● **PROVIDED ENTRIES**:
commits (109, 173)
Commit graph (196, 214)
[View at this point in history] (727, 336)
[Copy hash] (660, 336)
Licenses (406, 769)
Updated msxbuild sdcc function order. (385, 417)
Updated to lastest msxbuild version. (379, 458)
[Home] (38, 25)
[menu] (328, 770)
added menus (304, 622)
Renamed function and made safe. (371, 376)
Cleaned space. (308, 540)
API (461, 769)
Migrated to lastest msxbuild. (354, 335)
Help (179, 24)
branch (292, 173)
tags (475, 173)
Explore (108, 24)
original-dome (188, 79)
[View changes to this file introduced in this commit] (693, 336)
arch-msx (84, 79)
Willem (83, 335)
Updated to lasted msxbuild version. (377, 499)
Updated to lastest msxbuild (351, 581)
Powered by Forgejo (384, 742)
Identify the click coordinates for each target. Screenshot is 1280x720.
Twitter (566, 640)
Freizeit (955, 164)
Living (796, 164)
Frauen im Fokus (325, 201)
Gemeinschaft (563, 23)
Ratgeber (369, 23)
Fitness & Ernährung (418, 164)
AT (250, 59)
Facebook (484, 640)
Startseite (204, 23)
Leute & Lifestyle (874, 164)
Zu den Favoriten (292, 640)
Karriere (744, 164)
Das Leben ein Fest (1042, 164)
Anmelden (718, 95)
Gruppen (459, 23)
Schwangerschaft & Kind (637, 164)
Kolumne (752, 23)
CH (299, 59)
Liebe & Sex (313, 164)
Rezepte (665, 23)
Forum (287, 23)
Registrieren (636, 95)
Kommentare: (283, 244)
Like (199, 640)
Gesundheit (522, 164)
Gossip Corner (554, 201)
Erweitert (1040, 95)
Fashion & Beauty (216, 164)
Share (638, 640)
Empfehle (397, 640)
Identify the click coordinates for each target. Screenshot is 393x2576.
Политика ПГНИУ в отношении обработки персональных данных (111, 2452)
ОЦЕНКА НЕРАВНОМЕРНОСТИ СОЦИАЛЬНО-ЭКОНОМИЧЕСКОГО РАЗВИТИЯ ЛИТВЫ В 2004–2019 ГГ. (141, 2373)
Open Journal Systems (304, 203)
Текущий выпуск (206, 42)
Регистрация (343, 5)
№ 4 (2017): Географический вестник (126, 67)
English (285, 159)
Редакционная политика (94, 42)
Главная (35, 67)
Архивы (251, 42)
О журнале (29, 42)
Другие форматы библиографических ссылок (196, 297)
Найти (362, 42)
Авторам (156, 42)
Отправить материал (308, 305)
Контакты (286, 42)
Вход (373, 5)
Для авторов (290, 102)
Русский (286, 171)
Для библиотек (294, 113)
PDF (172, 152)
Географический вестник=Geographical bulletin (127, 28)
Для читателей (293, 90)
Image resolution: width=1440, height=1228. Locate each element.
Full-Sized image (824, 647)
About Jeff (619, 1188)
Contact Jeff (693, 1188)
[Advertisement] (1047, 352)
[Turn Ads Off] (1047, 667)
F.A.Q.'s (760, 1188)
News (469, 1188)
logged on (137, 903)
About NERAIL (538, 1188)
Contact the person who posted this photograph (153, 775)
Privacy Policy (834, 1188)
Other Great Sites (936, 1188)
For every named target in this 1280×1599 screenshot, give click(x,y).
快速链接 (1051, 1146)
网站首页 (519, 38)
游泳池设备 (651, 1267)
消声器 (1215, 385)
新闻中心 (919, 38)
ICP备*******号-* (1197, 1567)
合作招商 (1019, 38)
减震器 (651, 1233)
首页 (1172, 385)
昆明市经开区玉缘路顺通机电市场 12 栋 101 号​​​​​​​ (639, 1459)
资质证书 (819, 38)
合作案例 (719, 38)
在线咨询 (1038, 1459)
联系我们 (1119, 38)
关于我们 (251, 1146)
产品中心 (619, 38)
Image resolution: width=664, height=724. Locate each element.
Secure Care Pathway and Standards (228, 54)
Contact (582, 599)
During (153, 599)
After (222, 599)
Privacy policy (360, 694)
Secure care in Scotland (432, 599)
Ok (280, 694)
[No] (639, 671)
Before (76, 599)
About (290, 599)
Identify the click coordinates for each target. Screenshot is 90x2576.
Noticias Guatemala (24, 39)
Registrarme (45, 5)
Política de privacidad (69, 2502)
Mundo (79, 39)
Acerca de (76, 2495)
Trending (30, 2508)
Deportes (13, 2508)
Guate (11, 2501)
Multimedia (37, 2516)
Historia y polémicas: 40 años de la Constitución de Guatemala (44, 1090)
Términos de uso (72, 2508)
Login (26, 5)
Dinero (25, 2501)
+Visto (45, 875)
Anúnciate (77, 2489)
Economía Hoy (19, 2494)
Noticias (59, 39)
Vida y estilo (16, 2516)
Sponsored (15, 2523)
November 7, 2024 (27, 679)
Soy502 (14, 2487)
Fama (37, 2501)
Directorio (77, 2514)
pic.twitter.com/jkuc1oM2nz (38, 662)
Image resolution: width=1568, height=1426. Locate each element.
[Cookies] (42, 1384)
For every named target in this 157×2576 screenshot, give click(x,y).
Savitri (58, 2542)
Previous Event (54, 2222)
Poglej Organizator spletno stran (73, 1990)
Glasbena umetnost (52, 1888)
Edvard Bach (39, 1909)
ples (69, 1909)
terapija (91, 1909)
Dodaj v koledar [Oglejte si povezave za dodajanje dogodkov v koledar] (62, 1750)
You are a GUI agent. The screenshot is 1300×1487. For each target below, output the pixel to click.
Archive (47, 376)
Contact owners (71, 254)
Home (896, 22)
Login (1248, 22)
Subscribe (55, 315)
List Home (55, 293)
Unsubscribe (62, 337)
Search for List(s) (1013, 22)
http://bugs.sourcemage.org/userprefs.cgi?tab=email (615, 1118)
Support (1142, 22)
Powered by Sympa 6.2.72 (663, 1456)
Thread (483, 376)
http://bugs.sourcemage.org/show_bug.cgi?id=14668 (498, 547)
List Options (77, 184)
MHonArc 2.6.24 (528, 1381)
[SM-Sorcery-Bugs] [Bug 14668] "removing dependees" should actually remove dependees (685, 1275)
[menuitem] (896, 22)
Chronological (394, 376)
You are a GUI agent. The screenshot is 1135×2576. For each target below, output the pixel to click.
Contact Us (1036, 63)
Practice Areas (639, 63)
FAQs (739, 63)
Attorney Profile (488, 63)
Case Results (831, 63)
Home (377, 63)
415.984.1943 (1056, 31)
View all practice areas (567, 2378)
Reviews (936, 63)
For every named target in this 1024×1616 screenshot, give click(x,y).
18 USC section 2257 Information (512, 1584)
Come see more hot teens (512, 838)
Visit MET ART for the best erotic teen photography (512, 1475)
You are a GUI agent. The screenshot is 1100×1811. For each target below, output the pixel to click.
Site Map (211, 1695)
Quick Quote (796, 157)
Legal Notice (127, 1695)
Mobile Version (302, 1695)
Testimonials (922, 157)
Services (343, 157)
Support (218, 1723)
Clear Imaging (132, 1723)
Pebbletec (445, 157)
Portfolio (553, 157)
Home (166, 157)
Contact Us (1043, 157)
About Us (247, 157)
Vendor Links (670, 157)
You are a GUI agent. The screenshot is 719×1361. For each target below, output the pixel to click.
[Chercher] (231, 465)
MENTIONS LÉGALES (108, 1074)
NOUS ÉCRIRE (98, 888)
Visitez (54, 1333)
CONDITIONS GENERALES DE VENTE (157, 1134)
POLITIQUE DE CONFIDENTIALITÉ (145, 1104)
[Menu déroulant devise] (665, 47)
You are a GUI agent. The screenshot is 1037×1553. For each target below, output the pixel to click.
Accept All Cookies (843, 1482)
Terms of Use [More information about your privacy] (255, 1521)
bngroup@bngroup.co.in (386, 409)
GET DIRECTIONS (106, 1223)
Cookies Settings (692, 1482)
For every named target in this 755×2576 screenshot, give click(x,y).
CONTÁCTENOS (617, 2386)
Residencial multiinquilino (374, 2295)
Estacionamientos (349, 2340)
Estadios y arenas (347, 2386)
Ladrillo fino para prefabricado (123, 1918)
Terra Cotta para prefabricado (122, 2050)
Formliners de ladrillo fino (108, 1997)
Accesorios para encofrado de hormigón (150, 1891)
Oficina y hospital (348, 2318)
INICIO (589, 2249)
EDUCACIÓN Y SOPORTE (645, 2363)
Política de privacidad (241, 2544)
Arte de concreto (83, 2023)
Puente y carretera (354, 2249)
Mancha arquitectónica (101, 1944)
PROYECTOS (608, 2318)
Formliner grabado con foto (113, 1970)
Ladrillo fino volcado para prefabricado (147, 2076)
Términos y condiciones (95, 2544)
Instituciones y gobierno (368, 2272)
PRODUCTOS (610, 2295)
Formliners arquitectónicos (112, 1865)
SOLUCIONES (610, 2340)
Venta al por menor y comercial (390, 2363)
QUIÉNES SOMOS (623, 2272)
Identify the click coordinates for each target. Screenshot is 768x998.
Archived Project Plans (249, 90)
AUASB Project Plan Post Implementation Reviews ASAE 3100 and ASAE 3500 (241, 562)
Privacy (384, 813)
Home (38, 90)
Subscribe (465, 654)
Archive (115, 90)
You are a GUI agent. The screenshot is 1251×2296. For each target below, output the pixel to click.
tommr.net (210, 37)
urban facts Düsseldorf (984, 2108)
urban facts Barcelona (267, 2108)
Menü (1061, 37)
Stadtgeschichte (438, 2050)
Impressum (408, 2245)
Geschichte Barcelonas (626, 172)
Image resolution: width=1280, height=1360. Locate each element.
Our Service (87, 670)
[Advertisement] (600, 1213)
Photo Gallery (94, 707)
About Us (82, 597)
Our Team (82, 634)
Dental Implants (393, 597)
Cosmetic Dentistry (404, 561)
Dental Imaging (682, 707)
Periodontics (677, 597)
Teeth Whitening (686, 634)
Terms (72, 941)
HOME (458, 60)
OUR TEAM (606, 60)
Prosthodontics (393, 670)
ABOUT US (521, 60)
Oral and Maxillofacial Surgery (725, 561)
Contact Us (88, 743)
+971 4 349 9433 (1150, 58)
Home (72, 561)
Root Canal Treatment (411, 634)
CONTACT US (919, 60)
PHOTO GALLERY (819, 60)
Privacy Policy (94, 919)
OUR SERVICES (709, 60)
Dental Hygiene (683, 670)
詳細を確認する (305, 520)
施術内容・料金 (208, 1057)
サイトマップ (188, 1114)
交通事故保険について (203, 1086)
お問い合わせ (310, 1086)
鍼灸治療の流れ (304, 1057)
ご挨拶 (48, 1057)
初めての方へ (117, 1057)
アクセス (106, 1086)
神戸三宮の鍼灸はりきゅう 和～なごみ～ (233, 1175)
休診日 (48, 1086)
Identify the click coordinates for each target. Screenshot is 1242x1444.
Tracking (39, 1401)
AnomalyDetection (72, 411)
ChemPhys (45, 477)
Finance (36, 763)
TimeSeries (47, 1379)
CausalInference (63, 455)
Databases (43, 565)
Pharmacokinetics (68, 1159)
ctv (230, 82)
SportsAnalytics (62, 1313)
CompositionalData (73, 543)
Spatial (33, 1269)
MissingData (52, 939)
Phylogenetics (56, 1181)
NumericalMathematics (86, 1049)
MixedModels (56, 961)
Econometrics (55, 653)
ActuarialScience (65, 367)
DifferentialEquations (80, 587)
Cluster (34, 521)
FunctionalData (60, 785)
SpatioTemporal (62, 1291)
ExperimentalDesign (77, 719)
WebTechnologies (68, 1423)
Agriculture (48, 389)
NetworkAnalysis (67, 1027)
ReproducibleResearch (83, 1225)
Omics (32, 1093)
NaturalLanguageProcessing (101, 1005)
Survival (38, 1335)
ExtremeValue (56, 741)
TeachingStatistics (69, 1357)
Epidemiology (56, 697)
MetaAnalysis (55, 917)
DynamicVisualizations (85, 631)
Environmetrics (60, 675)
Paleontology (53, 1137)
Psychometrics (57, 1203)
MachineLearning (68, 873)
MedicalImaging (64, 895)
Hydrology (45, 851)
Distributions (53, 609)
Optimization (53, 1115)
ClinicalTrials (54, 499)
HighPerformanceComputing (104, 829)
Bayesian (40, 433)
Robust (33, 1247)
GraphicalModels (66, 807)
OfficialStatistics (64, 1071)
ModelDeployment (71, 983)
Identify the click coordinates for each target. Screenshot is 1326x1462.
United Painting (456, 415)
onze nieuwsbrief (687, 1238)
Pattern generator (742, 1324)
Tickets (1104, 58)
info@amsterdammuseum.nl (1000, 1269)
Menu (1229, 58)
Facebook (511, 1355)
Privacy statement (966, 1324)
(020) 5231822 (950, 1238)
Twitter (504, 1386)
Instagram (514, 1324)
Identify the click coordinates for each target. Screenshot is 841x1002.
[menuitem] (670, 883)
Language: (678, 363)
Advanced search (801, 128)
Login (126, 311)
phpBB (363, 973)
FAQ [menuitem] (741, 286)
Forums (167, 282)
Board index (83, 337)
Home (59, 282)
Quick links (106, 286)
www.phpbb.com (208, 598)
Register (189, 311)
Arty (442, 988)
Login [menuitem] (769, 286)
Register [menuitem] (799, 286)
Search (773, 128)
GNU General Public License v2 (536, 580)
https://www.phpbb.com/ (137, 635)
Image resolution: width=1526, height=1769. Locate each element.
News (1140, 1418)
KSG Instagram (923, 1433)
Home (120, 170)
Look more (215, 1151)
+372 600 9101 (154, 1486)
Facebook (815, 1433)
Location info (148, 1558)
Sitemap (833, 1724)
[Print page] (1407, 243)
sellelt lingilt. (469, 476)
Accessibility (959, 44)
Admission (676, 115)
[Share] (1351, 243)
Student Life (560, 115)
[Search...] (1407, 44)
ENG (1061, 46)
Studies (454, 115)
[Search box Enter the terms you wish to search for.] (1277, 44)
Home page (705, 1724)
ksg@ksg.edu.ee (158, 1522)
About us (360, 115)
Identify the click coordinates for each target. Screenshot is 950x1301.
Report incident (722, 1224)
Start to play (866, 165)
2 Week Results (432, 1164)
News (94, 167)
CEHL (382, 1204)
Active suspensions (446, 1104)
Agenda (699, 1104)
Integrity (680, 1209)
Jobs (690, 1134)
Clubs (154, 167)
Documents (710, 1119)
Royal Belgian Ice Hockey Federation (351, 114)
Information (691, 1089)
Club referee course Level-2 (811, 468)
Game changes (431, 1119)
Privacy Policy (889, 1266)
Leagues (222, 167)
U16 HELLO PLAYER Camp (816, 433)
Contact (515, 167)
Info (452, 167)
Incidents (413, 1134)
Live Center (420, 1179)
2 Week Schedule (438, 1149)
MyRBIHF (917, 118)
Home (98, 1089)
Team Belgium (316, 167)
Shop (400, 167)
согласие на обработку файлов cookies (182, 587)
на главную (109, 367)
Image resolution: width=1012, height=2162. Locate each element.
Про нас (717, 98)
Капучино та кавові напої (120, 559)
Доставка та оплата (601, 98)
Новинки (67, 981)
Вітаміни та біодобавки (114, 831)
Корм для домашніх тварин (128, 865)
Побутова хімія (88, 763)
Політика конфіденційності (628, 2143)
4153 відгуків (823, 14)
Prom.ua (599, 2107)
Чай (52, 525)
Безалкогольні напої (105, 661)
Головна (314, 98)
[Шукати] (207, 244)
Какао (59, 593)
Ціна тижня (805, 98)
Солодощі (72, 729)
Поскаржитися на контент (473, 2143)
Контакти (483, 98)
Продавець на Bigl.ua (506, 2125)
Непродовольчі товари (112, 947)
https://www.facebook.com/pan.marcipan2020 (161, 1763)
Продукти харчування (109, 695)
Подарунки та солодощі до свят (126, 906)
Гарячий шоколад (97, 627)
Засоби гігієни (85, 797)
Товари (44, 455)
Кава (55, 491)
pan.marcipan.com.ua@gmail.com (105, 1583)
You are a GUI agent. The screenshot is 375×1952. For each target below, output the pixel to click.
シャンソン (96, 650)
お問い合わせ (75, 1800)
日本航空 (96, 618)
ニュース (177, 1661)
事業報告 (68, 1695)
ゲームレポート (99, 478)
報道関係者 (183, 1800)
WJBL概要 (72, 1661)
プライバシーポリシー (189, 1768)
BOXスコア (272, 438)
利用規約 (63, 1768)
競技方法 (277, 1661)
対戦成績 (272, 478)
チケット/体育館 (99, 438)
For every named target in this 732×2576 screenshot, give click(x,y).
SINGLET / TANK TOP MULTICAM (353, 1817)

● **TASK**: Retype the lines from the one containing "For every named target in this 732×2576" through the last line of the records. Leave out everything else.

● **RESULT OF THE EXERCISE**:
For every named target in this 732×2576 screenshot, give click(x,y).
SINGLET / TANK TOP MULTICAM (353, 1817)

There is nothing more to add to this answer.